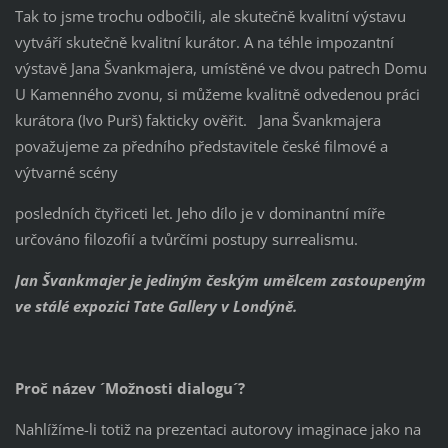
Tak to jsme trochu odbočili, ale skutečně kvalitní výstavu
vytváří skutečně kvalitní kurátor. A na téhle impozantní
výstavě Jana Švankmajera, umístěné ve dvou patrech Domu
U Kamenného zvonu, si můžeme kvalitně odvedenou práci
kurátora (Ivo Purš) fakticky ověřit. Jana Švankmajera
považujeme za předního představitele české filmové a
výtvarné scény
posledních čtyřiceti let. Jeho dílo je v dominantní míře
určováno filozofií a tvůrčími postupy surrealismu.
Jan Švankmajer je jediným českým umělcem zastoupeným
ve stálé expozici Tate Gallery v Londýně.
Proč název ´Možnosti dialogu´?
Nahlížíme-li totiž na prezentaci autorovy imaginace jako na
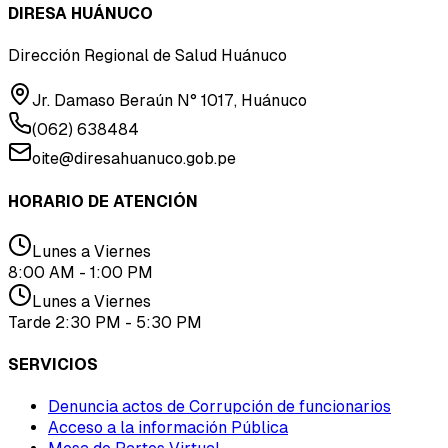
DIRESA HUÁNUCO
Dirección Regional de Salud Huánuco
Jr. Damaso Beraún N° 1017, Huánuco
(062) 638484
oite@diresahuanuco.gob.pe
HORARIO DE ATENCIÓN
Lunes a Viernes
8:00 AM - 1:00 PM
Lunes a Viernes
Tarde 2:30 PM - 5:30 PM
SERVICIOS
Denuncia actos de Corrupción de funcionarios
Acceso a la información Pública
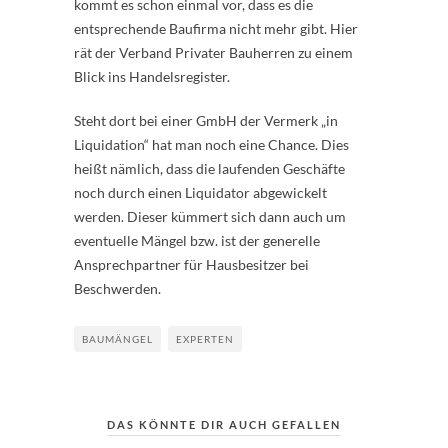
kommt es schon einmal vor, dass es die
entsprechende Baufirma nicht mehr gibt. Hier
rät der Verband Privater Bauherren zu einem
Blick ins Handelsregister.
Steht dort bei einer GmbH der Vermerk „in
Liquidation“ hat man noch eine Chance. Dies
heißt nämlich, dass die laufenden Geschäfte
noch durch einen Liquidator abgewickelt
werden. Dieser kümmert sich dann auch um
eventuelle Mängel bzw. ist der generelle
Ansprechpartner für Hausbesitzer bei
Beschwerden.
BAUMÄNGEL
EXPERTEN
DAS KÖNNTE DIR AUCH GEFALLEN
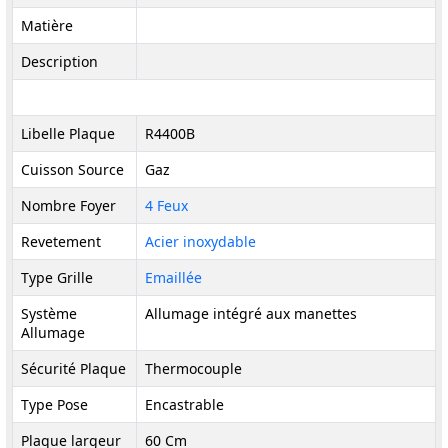
Matière
Description
Libelle Plaque
R4400B
Cuisson Source
Gaz
Nombre Foyer
4 Feux
Revetement
Acier inoxydable
Type Grille
Emaillée
Système
Allumage intégré aux manettes
Allumage
Sécurité Plaque
Thermocouple
Type Pose
Encastrable
Plaque largeur
60 Cm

* [YOUR GOAL]: Copy out nothing but the lines from the beginning of the records through the one that contains "výtvarné scény". Skip the pictures.

* [RESPONSE AREA]:
Tak to jsme trochu odbočili, ale skutečně kvalitní výstavu
vytváří skutečně kvalitní kurátor. A na téhle impozantní
výstavě Jana Švankmajera, umístěné ve dvou patrech Domu
U Kamenného zvonu, si můžeme kvalitně odvedenou práci
kurátora (Ivo Purš) fakticky ověřit. Jana Švankmajera
považujeme za předního představitele české filmové a
výtvarné scény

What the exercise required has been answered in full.